Charley Hannah
- Hannah at the 2013 BCS National Championship Game at Sun Life Stadium.

No. 73
- Position: Offensive guard / defensive end

Personal information
- Born: July 26, 1955 (age 71) Canton, Georgia, U.S.
- Listed height: 6 ft 5 in (1.96 m)
- Listed weight: 260 lb (118 kg)

Career information
- High school: Baylor (Chattanooga, Tennessee)
- College: Alabama
- NFL draft: 1977: 3rd round, 57th overall pick

Career history
- Tampa Bay Buccaneers (1977–1982); Los Angeles Raiders (1983–1988);

Awards and highlights
- Super Bowl champion (XVIII); First-team All-SEC (1976);

Career NFL statistics
- Games played: 148
- Games started: 126
- Fumble recoveries: 3
- Stats at Pro Football Reference

= Charley Hannah =

American football player (born 1955)

Charles Alvin Hannah (born July 26, 1955) is an American former professional football player who was an offensive guard and defensive end in the National Football League (NFL) from 1977 to 1988. Charley played six years for the Tampa Bay Buccaneers and six years for the Los Angeles Raiders. He is the son of an NFL player, Herbert (Herb) Hannah, an offensive lineman for the Alabama Crimson Tide, who played a year at tackle for the New York Giants in 1951. His brothers John, a Pro Football Hall of Famer, and David were also All-Conference offensive linemen for the University of Alabama.

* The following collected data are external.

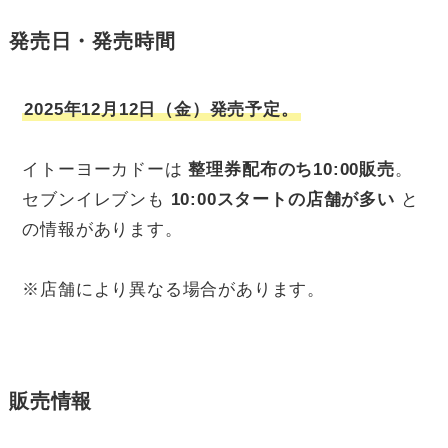
発売日・発売時間
2025年12月12日（金）発売予定。
イトーヨーカドーは
整理券配布のち10:00販売
。
セブンイレブンも
10:00スタートの店舗が多い
と
の情報があります。
※店舗により異なる場合があります。
販売情報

Replacing Curt Marsh, Hannah was the starting left guard for the Raiders from 1983 to 1986, but played more sparingly in his final two years. At that position, he opened gaping holes with his linemates against the Washington Redskins, so that Marcus Allen gained a whopping 191 yards on the ground on 20 carries, to help the Raiders win Super Bowl XVIII.